Tuesday, September 30, 2014

NYFF ’14: Sauerbruch Hutton Architects

Architecture is a funny business. Often commissions are determined through open competitions, judged by bureaucrats, politicians, and philistines. Nevertheless, the architectural partnership of Matthias Sauerbruch and Louisa Hutton has had remarkable success building high profile sustainable, post-postmodern structures. For three months, the late Harun Farocki documented their work in Sauerbruch Hutton Architects (trailer here), which screens as a Projections selection at the 52nd New York Film Festival.

Farocki had certain ground rules, such as no editing out of actual chronological sequence and absolutely positively no talking head interviews. The office simply goes about their business as usual. One thing that will immediately strike viewers is the genuine collaborative nature of the work. Both name-on-the-door architects are open to a lot of bouncing ideas around and challenging viewpoints. A winning competition entry might not be the work of Sauerbruch or Hutton alone, but the fruits of the entire office’s labor. Promising associates even get their own assignments, like the designer dauntingly tasked with reinventing the folding chair.

Farocki also shows us the audience the joys of up-managing clients, particularly local governmental bodies. When a key decision-maker suddenly balks at the settled color scheme for a new university building in Potsdam, Hutton looks ready to strangle her on the spot, but she maintains her composure and negotiates a livable compromise.
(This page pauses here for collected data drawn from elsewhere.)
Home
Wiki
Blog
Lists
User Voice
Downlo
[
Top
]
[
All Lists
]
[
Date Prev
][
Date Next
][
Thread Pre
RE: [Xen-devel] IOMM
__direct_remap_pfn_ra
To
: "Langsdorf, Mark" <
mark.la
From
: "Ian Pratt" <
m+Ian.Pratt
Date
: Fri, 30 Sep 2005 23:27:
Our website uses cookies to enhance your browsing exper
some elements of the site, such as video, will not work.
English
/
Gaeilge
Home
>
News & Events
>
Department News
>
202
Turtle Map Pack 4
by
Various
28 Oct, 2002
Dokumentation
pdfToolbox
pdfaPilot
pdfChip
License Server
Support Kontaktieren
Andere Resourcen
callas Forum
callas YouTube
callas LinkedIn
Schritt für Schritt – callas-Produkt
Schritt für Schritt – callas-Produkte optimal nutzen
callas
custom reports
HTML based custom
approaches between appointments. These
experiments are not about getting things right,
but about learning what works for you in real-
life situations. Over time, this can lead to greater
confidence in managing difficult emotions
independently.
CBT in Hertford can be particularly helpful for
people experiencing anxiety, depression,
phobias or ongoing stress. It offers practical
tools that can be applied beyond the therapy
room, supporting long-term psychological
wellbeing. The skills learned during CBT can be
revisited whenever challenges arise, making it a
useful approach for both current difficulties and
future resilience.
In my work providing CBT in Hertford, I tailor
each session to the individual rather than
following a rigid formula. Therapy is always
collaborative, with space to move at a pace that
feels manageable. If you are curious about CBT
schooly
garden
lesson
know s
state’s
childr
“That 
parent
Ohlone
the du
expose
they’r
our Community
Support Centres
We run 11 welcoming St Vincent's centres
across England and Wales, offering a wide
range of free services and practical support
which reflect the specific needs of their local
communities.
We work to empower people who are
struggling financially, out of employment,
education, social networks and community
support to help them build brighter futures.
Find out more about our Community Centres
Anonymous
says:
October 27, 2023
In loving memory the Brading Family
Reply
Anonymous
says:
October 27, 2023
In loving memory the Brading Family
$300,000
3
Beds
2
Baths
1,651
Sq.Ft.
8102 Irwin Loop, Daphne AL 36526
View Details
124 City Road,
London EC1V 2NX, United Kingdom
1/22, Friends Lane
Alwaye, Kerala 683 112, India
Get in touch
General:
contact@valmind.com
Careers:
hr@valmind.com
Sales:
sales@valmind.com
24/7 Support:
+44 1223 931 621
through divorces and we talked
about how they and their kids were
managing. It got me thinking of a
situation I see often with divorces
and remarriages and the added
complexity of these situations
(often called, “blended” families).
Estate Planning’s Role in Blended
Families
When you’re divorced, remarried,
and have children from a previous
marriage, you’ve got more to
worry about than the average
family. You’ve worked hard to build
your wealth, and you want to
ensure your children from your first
Clearly fitting Farocki’s “Direct Cinema” rubric, SHA is definitely fly-on-the-wall observational cinema. Given its aesthetic kinship to Frederick Wiseman’s work, it seems rather arbitrary the Titicut Follies documentarian’s latest three hour study is included in NYFF’s Documentary Spotlight, but Farocki’s manageable seventy-three minute SHA is relegated to the vaguely avant-garde Projections section, but as a Marxist like Farocki must know, life is not fair.

For architectural nerds, the must see film of the fest is Eugène Green’s La Sapienza. While Green’s film is like a master class with reincarnated Baroque architect, Farocki’s doc is more of an office internship largely centered around the copy machine. Still, there are telling things to observe if one is receptive. Recommended for ardent admirers of Sauerbruch Hutton and Farocki, Sauerbruch Hutton Architects screens this Saturday (10/4) at the Beale, as part of this year’s NYFF.